Китаянки (только богатые, конечно) имеют специальные туалетные комнаты, где они наводят красоту — дело нелегкое, если учесть обязательные в Китае прикрашивания румянами, белилами, выщипывание бровей и прочие ухищрения этого рода, приводящие к полному искусственному фальсификату женской красоты, и вдобавок фантастическую сложность причесок нарядных дам (но также не отсутствующую и у простых женщин). Эти туалетные — святая святых, никто туда не допускается. Там женщины поклоняются богине Бися-юань-цзюнь (няннян), ей и воздвигнута эта башня.

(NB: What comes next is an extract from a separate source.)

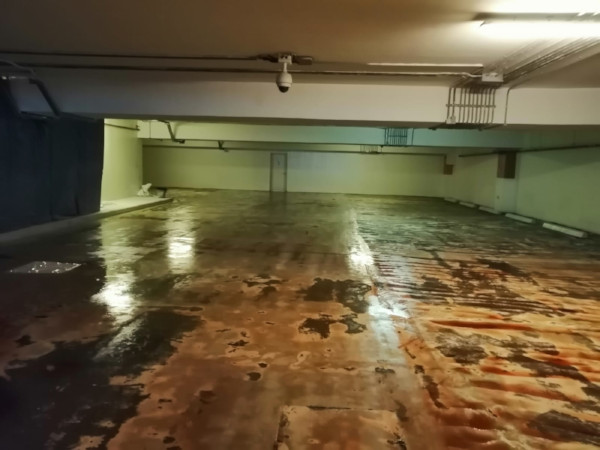 The width and height of the screenshot is (600, 450). I want to click on ceiling pillars, so click(x=325, y=95), click(x=327, y=127), click(x=328, y=147).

Знатные матроны, видно, не скупятся на приношения и усердно посещают этот храм, надеясь, что, быть может, и они со временем станут богинями тоже[41].
Курьезно, что при входе надписи гласят: «Придя сюда, вспомним Будду» и «Лучше всего поклоняться Будде».
У нас серьезные затруднения: где и как нанять тот инструмент, именуемый тележкой, который мы хаяли, до сих пор и который теперь нам кажется верхом совершенства? Давай деньги — не достанешь, говорят нам здесь. Даже чжифу (губернатор) не помог: нету здесь телег, есть только... тачки. И то не на завтра, как хотелось бы, а на послезавтра. Потеряем еще день.
Вечер. Сижу и балагурю с нашими ребятишками, сыновьями корчмаря. Любовно так, хорошо. Маленький мой приятель не отходит от меня, смотрит в глаза, ластится. Мне его бесконечно жаль, хоть он и наживает на нас деньги бессовестно (в лавках ему дают на чай за то, что он приводит нас).
Приходит слепец с женой, тоже слепой. Поют, а когда играют на гуслях, так это уж и вовсе хорошо. Я стал записывать за ними их репертуар, но он оказался слишком обширен. Все это — ритмический речитатив, состоящий из набора приветливо-льстивых благопожеланий, вертящихся вокруг одной и той же темы: «желаем вам всякого счастья», которое изображается столь многоречиво, что даже мне, специально изучавшему в Пекине эти счастливые пожелания, такое словообилие стало в диковинку.
Яркая луна. Кругом спят голые мальчишки, сидят соседи, беседуют.
Мне нравится эта жизнь в гостинице, среди людей. Наблюдай, учись!